* Work item
For every line of the material below, check for the string "well" and return the line if it is there.

==================================================

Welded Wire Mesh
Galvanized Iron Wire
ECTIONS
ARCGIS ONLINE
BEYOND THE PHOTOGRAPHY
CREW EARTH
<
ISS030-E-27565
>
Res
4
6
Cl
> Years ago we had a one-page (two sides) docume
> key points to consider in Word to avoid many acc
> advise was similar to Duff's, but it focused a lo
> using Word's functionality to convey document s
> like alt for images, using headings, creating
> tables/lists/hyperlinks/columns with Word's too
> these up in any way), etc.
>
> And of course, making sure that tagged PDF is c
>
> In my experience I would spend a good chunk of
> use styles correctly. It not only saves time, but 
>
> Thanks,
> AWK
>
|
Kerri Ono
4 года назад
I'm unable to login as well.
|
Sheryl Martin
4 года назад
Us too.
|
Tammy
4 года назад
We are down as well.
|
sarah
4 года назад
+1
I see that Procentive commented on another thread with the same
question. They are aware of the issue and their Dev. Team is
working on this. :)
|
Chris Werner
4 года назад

==================================================

* Result
I'm unable to login as well.
We are down as well.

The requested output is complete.